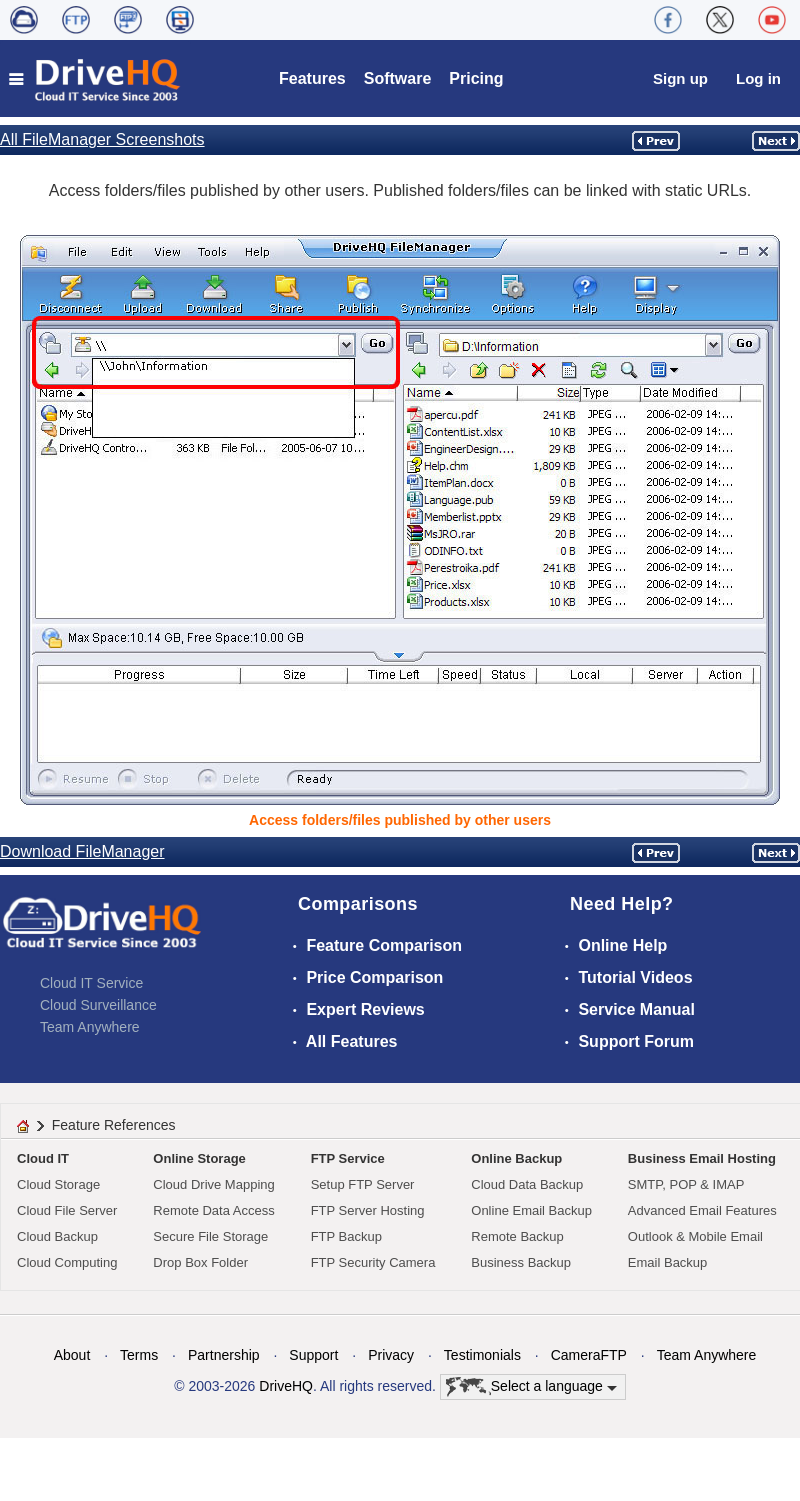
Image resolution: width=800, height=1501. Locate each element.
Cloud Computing (67, 1262)
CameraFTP (589, 1355)
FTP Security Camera (373, 1262)
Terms (139, 1355)
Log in (758, 78)
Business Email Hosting (702, 1158)
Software (398, 78)
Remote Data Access (213, 1210)
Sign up (680, 78)
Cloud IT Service (91, 983)
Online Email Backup (531, 1210)
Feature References (114, 1125)
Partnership (224, 1355)
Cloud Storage (58, 1184)
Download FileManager (82, 851)
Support (313, 1355)
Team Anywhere (90, 1027)
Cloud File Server (67, 1210)
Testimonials (482, 1355)
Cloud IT (43, 1158)
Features (312, 78)
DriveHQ (286, 1386)
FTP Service (348, 1158)
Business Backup (521, 1262)
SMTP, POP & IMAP (686, 1184)
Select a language (531, 1387)
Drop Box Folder (200, 1262)
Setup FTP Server (363, 1184)
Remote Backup (517, 1236)
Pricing (476, 78)
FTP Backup (346, 1236)
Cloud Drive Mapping (213, 1184)
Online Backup (516, 1158)
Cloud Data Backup (527, 1184)
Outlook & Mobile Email (695, 1236)
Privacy (391, 1355)
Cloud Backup (57, 1236)
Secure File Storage (210, 1236)
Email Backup (667, 1262)
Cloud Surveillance (98, 1005)
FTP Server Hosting (368, 1210)
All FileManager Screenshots (102, 139)
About (72, 1355)
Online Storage (199, 1158)
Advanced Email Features (702, 1210)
════
Reproducing the whole listing above is not the task. Copy exactly only the lines from the one with "Team Anywhere (90, 1027)" to the one with "Cloud Surveillance (98, 1005)", both kept.

Team Anywhere (90, 1027)
Cloud File Server (67, 1210)
Testimonials (482, 1355)
Cloud IT (43, 1158)
Features (312, 78)
DriveHQ (286, 1386)
FTP Service (348, 1158)
Business Backup (521, 1262)
SMTP, POP & IMAP (686, 1184)
Select a language (531, 1387)
Drop Box Folder (200, 1262)
Setup FTP Server (363, 1184)
Remote Backup (517, 1236)
Pricing (476, 78)
FTP Backup (346, 1236)
Cloud Drive Mapping (213, 1184)
Online Backup (516, 1158)
Cloud Data Backup (527, 1184)
Outlook & Mobile Email (695, 1236)
Privacy (391, 1355)
Cloud Backup (57, 1236)
Secure File Storage (210, 1236)
Email Backup (667, 1262)
Cloud Surveillance (98, 1005)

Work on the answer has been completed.